(Records from a dataset)
=== Section Start ===
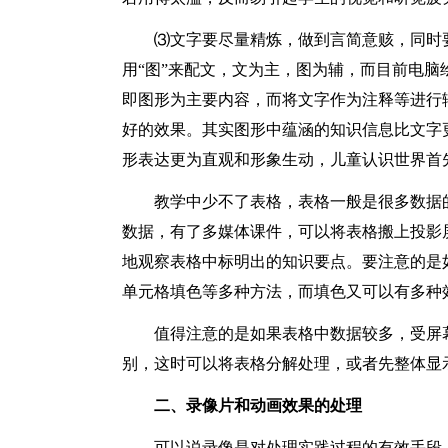
⑶文字要尽量精炼，做到言简意赅，同时
用“图”来配文，文为主，图为辅，而目前电脑
即图形为主要内容，而将文字作为注释等进行
好的效果。其实图形中蕴涵的知识信息比文字
形表达更为直观和形象生动，儿童认识世界首
教学中少不了表格，表格一般是很多数据
数据，有了多媒体课件，可以将表格搬上投影
地观察表格中标明出的知识要点。要注意的是
单元格填色等多种方法，而填色又可以有多种
值得注意的是如果表格中数据较多，受屏
别，这时可以将表格分解处理，或者先整体显
二、录像片和动画效果的处理
可以说录像是对处理实践过程的有效手段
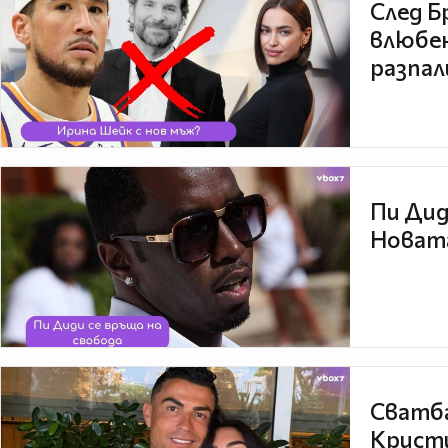
След Б
влюбен
разпал
Пи Дид
Новата
Сватба
Кристи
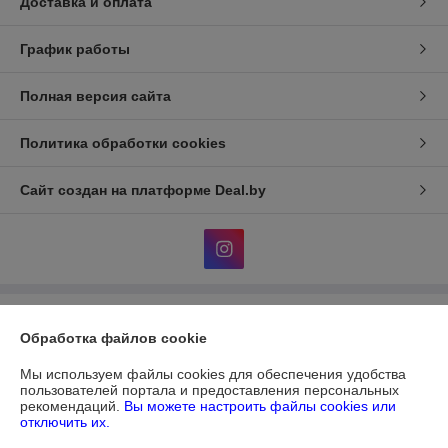
Доставка и оплата
График работы
Полная версия сайта
Политика обработки cookies
Сайт создан на платформе Deal.by
Информация для покупателя
Обработка файлов cookie
Юридическое лицо:
ЧУП "ДИАТЕКС"
г.Минск,пр.Независимости,95,к.3,ком.32а
Мы используем файлы cookies для обеспечения удобства
пользователей портала и предоставления персональных
Регистрационный номер ЕГР: 690303612
рекомендаций.
Вы можете настроить файлы cookies или
отключить их.
УНП: 690303612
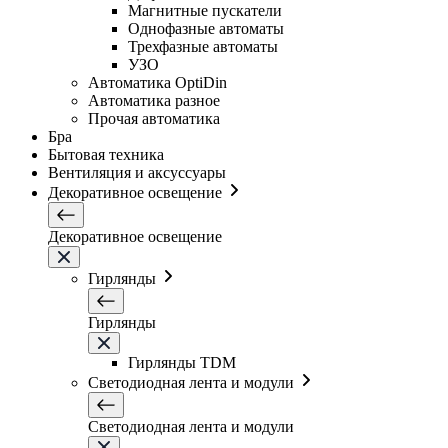
Магнитные пускатели
Однофазные автоматы
Трехфазные автоматы
УЗО
Автоматика OptiDin
Автоматика разное
Прочая автоматика
Бра
Бытовая техника
Вентиляция и аксуссуары
Декоративное освещение
Декоративное освещение
Гирлянды
Гирлянды
Гирлянды TDM
Светодиодная лента и модули
Светодиодная лента и модули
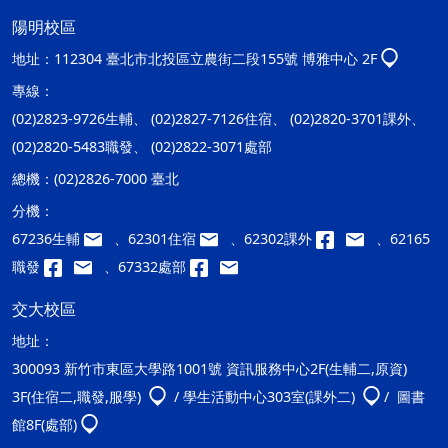
陽明校區
地址：
112304 臺北市北投區立農街二段155號 博雅中心 2F
專線：
(02)2823-9726生輔、 (02)2827-7126住宿、 (02)2820-3701課外、
(02)2820-5483職發、 (02)2822-3071處部
總機：
(02)2826-7000 臺北
分機：
67236生輔
、62301住宿
、62302課外
、62165
職發
、67332處部
交大校區
地址：
300093 新竹市東區大學路1001號 資訊服務中心2F(生輔二,原資)
3F(住宿二,職發,服學)
/ 學生活動中心303室(課外二)
/ 圖書
館8F(處部)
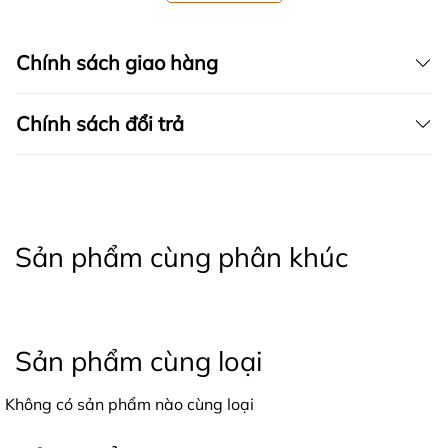
Chính sách giao hàng
Chính sách đổi trả
Sản phẩm cùng phân khúc
Sản phẩm cùng loại
Không có sản phẩm nào cùng loại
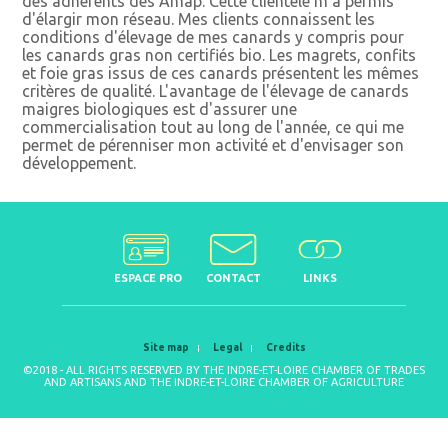
des adhérents des Amap. Cette clientèle m'a permis
d'élargir mon réseau. Mes clients connaissent les
conditions d'élevage de mes canards y compris pour
les canards gras non certifiés bio. Les magrets, confits
et foie gras issus de ces canards présentent les mêmes
critères de qualité. L'avantage de l'élevage de canards
maigres biologiques est d'assurer une
commercialisation tout au long de l'année, ce qui me
permet de pérenniser mon activité et d'envisager son
développement.
ESPACE PRO
CONTACT
LINKS
Site map
Legal
Credits
©2018 - ALL RIGHTS RESERVED BY THE INDRE-ET-LOIRE CHAMBER OF TRADES
AND ARTISANS AND THE INDRE-ET-LOIRE CHAMBER OF AGRICULTURE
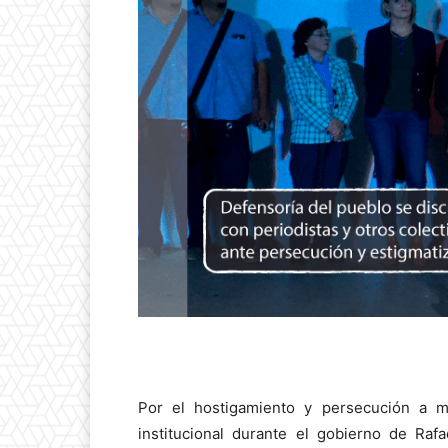
Por el hostigamiento y persecución a m
institucional durante el gobierno de Raf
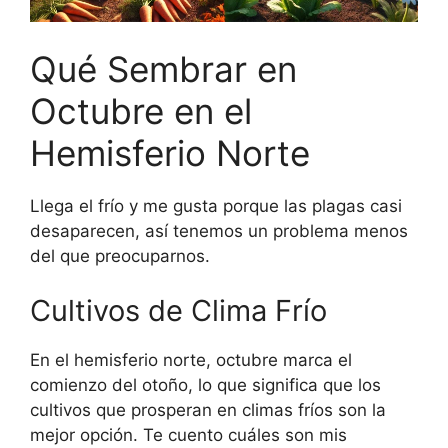
Qué Sembrar en
Octubre en el
Hemisferio Norte
Llega el frío y me gusta porque las plagas casi
desaparecen, así tenemos un problema menos
del que preocuparnos.
Cultivos de Clima Frío
En el hemisferio norte, octubre marca el
comienzo del otoño, lo que significa que los
cultivos que prosperan en climas fríos son la
mejor opción. Te cuento cuáles son mis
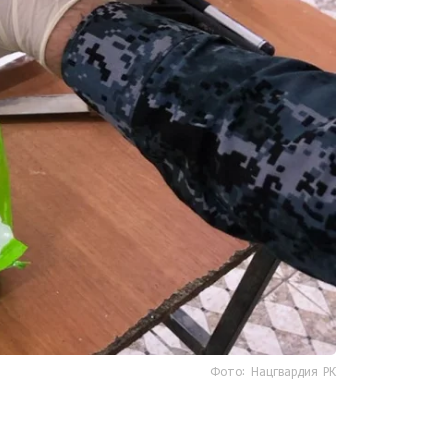
Фото: Нацгвардия РК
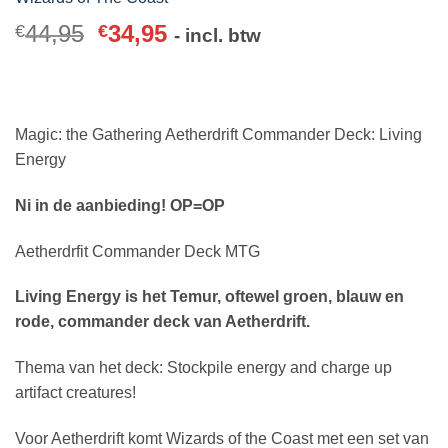
44,95
34,95
€
€
- incl. btw
Magic: the Gathering Aetherdrift Commander Deck: Living
Energy
Ni in de aanbieding! OP=OP
Aetherdrfit Commander Deck MTG
Living Energy is het Temur, oftewel groen, blauw en
rode, commander deck van Aetherdrift.
Thema van het deck: Stockpile energy and charge up
artifact creatures!
Voor Aetherdrift komt Wizards of the Coast met een set van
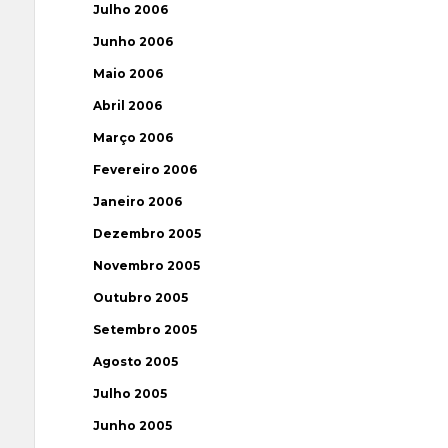
Julho 2006
Junho 2006
Maio 2006
Abril 2006
Março 2006
Fevereiro 2006
Janeiro 2006
Dezembro 2005
Novembro 2005
Outubro 2005
Setembro 2005
Agosto 2005
Julho 2005
Junho 2005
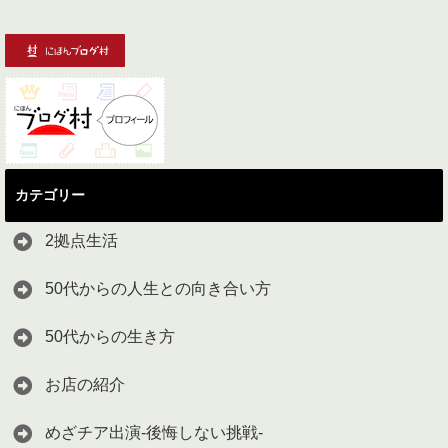
カテゴリー
2拠点生活
50代からの人生との向き合い方
50代からの生き方
お店の紹介
めざチア出演-後悔しない挑戦-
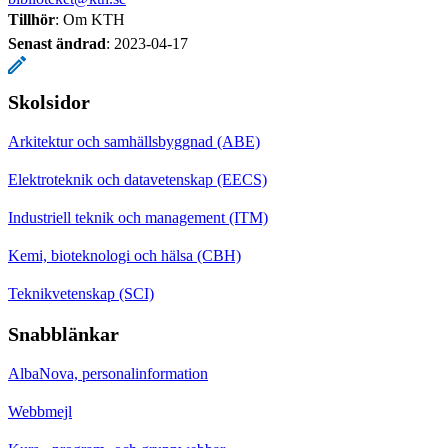
Tillhör
: Om KTH
Senast ändrad
:
2023-04-17
Skolsidor
Arkitektur och samhällsbyggnad (ABE)
Elektroteknik och datavetenskap (EECS)
Industriell teknik och management (ITM)
Kemi, bioteknologi och hälsa (CBH)
Teknikvetenskap (SCI)
Snabblänkar
AlbaNova, personalinformation
Webbmejl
=== Section End ===
▶ [WHAT YOU NEED TO DO]
Only the lines from the one containing "En el hemisferio norte, octubre marca el" through the last line of the data may appear in the answer, each given again exactly and with pictures left out.

▶ [ANSWER TO THE EXERCISE]
En el hemisferio norte, octubre marca el
comienzo del otoño, lo que significa que los
cultivos que prosperan en climas fríos son la
mejor opción. Te cuento cuáles son mis
Фото: Нацгвардия РК
44,95
34,95
€
€
- incl. btw
Magic: the Gathering Aetherdrift Commander Deck: Living
Energy
Ni in de aanbieding! OP=OP
Aetherdrfit Commander Deck MTG
Living Energy is het Temur, oftewel groen, blauw en
rode, commander deck van Aetherdrift.
Thema van het deck: Stockpile energy and charge up
artifact creatures!
Voor Aetherdrift komt Wizards of the Coast met een set van
Julho 2006
Junho 2006
Maio 2006
Abril 2006
Março 2006
Fevereiro 2006
Janeiro 2006
Dezembro 2005
Novembro 2005
Outubro 2005
Setembro 2005
Agosto 2005
Julho 2005
Junho 2005
カテゴリー
2拠点生活
50代からの人生との向き合い方
50代からの生き方
お店の紹介
めざチア出演-後悔しない挑戦-
Tillhör
: Om KTH
Senast ändrad
:
2023-04-17
Skolsidor
Arkitektur och samhällsbyggnad (ABE)
Elektroteknik och datavetenskap (EECS)
Industriell teknik och management (ITM)
Kemi, bioteknologi och hälsa (CBH)
Teknikvetenskap (SCI)
Snabblänkar
AlbaNova, personalinformation
Webbmejl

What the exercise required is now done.